The group’s core net profit rose 74% year-on-year to a ‘record’ S$1.6 billion for 1Q 2023. This came on the back of growth across wholesale, global markets, and retail businesses.

Singapore's third largest bank posted a record S$1.6 billion in core net profit for the first quarter of 2023 (1Q23), up 74% compared with the same period last year, delivering resilient performance with continued income growth.

This exceeded analysts’ profit prediction of S$1.55 billion, according to Refinitiv estimates.

‘The banking sector is all about confidence and confidence in our local banks has been well-anchored,’ said IG’s Yeap.

‘Spillover effects from the banking fallout in the US has also thus far failed to have much of a significant impact on our local banks as well,’ he added.

Looking ahead, he said much of the focus would be on the banks' outlook, and ‘whether the current resilience can be sustained over coming quarters’.

‘From the results, the largest tailwind from the interest rate upcycle could likely be behind us, as expectations are for the Fed to head towards an impending rate pause. Downside risks to economic conditions remain on the table as well, so that may put the recovery in fee income in check,’ said Yeap.

CapitaLand Investment (SGX: 9CI)

The latest analyst sentiments published by SGX StockFacts show a consensus rating of ‘outperform’ on CapitaLand Investment (CLI) shares, alongside a share price target of S$4.22.

The price target equates to a 13.78% upside potential from the stock's last traded price of S$3.71.

UOB analysts named the stock as their top pick among Singapore property developers, ‘given that the company does not have any residential exposure in Singapore’.

They maintained a ‘buy’ on CLI with a target price of S$4.28 in their latest investor note.

‘We believe that CLI’s current price-to-book (P/B) valuation is inexpensive at 1.1 times for 2023 versus its 2022 peak P/B of 1.4 times,’ they wrote.

‘In our view, CLI will be in a much stronger shape in 2023 as we expect China’s recovery path to be sustained given a post-Covid-19 normalisation of the economy,’ the analysts added.

OCBC (SGX: O39)

OCBC will report its latest results on Wednesday (10 May 2023).

Analysts polled by Refinitiv have predicted OCBC’s net profit to come in around S$1.74 billion for 1Q 2023, up 28% from a year ago.

UOB analysts, who rated OCBC shares a ‘buy’ with a price target of S$16.80, have forecasted a net profit of S$1.71 billion for the quarter.
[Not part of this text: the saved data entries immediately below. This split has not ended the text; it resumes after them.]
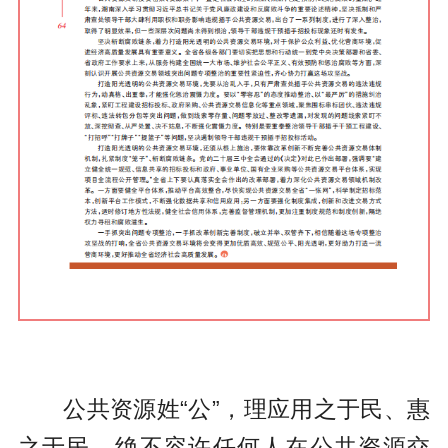
公共资源姓“公”，理应用之于民、惠
之于民，绝不容许任何人在公共资源交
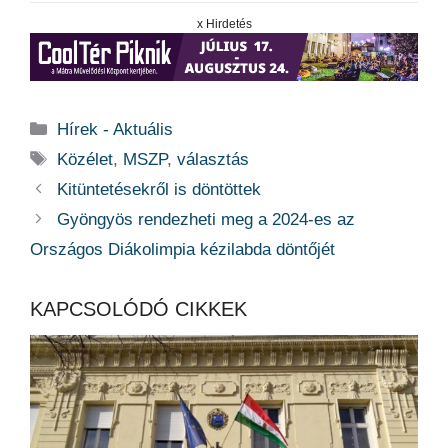
x Hirdetés
Kategória
Hírek - Aktuális
Címkék
Közélet
,
MSZP
,
választás
Kitüntetésekről is döntöttek
Gyöngyös rendezheti meg a 2024-es az
Országos Diákolimpia kézilabda döntőjét
KAPCSOLÓDÓ CIKKEK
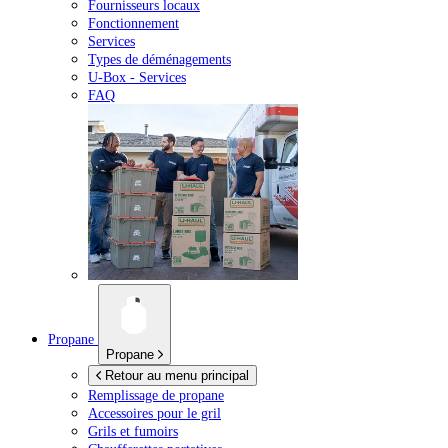
Fournisseurs locaux
Fonctionnement
Services
Types de déménagements
U-Box -
Services
FAQ
Propane
Propane
Retour au menu principal
Remplissage de propane
Accessoires pour le gril
Grils et fumoirs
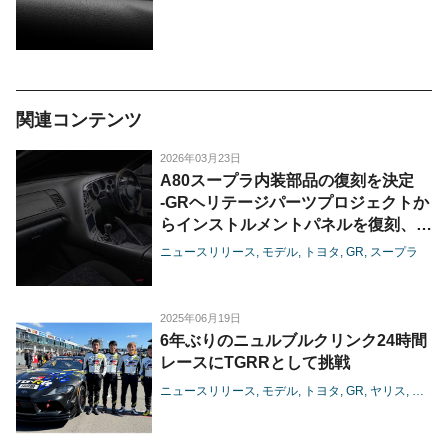
関連コンテンツ
2026年03月23日
A80スープラ内装部品の復刻を決定
-GRヘリテージパーツプロジェクトか
らインストルメントパネルを復刻、オ
ートモビルカウンシル2026に出展-
ニュースリリース
モデル
トヨタ
GR
スープラ
2025年06月19日
6年ぶりのニュルブルクリンク24時間
レースにTGRRとして挑戦
ニュースリリース
モデル
トヨタ
GR
ヤリス
スープ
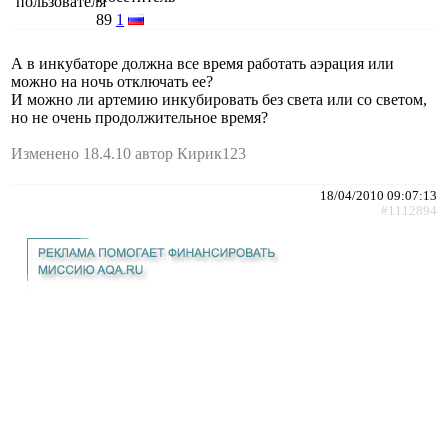
89
1
А в инкубаторе должна все время работать аэрация или
можно на ночь отключать ее?
И можно ли артемию инкубировать без света или со светом,
но не очень продолжительное время?
Изменено 18.4.10 автор Кирик123
18/04/2010 09:07:13
#1112894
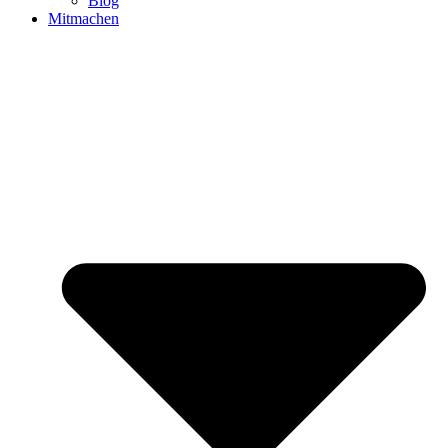
Blog
Mitmachen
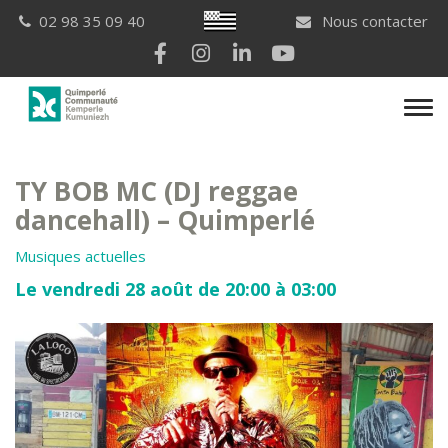
Gestion des traceurs
Breton
02 98 35 09 40
Nous contacter
Lien vers le compte Facebook
Lien vers le compte Instagram
Lien vers le compte Linkedi
Lien vers la chaîne Yo
Men
TY BOB MC (DJ reggae
dancehall) – Quimperlé
Musiques actuelles
Le vendredi 28 août de 20:00 à 03:00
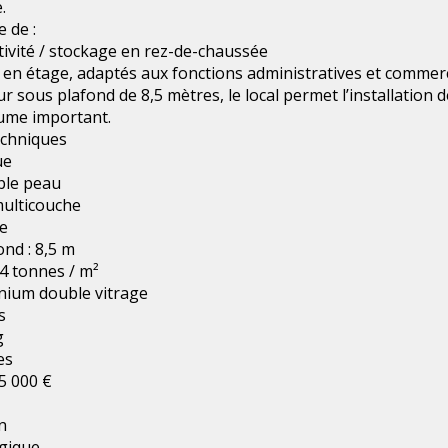
.
 de :
tivité / stockage en rez-de-chaussée
en étage, adaptés aux fonctions administratives et commerc
 sous plafond de 8,5 mètres, le local permet l’installation d
lume important.
echniques
ue
ble peau
multicouche
le
nd : 8,5 m
 4 tonnes / m²
nium double vitrage
s
g
es
35 000 €
n
égique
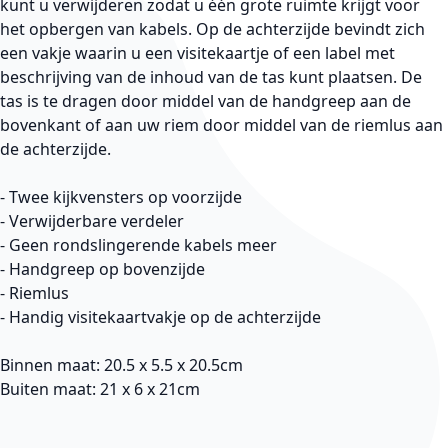
kunt u verwijderen zodat u één grote ruimte krijgt voor
het opbergen van kabels. Op de achterzijde bevindt zich
een vakje waarin u een visitekaartje of een label met
beschrijving van de inhoud van de tas kunt plaatsen. De
tas is te dragen door middel van de handgreep aan de
bovenkant of aan uw riem door middel van de riemlus aan
de achterzijde.
- Twee kijkvensters op voorzijde
- Verwijderbare verdeler
- Geen rondslingerende kabels meer
- Handgreep op bovenzijde
- Riemlus
- Handig visitekaartvakje op de achterzijde
Binnen maat:
20.5 x 5.5 x 20.5cm
Buiten maat:
21 x 6 x 21cm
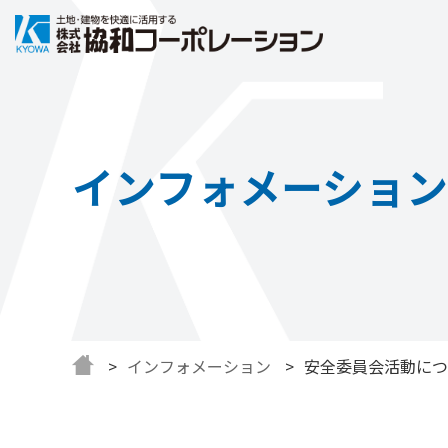
インフォメーション
インフォメーション
安全委員会活動につ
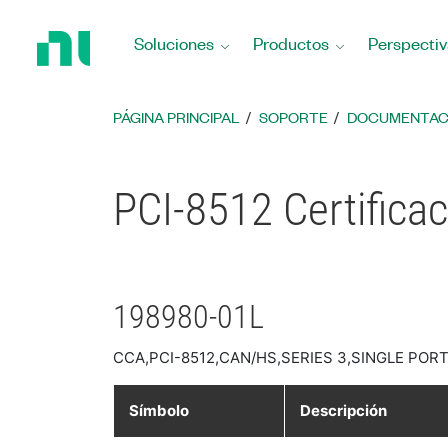
Regresar
a
Soluciones
Productos
Perspectiv
la
página
principal
PÁGINA PRINCIPAL
SOPORTE
DOCUMENTAC
PCI-8512 Certifica
198980-01L
CCA,PCI-8512,CAN/HS,SERIES 3,SINGLE PORT
Símbolo
Descripción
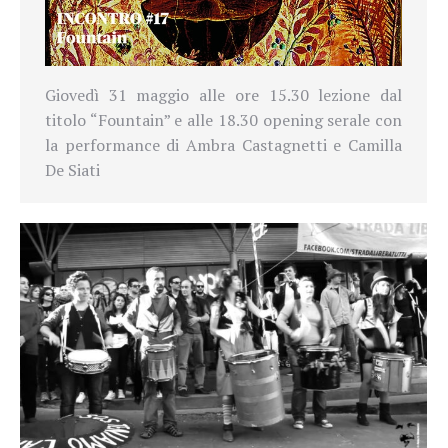
Giovedì 31 maggio alle ore 15.30 lezione dal
titolo “Fountain” e alle 18.30 opening serale con
la performance di Ambra Castagnetti e Camilla
De Siati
The analysts expect OCBC’s loan growth to be ‘muted’ at 1.4% year-on-year with corporate customers ‘cautious on business expansion’.

Across the board, OCBC shares have a consensus rating of ‘neutral’ and an average price target of S$14.02, based on the latest SGX StockFacts data on 3 May 2023.

The price target equates to a 11.8% upside potential from its last traded price of S$12.55.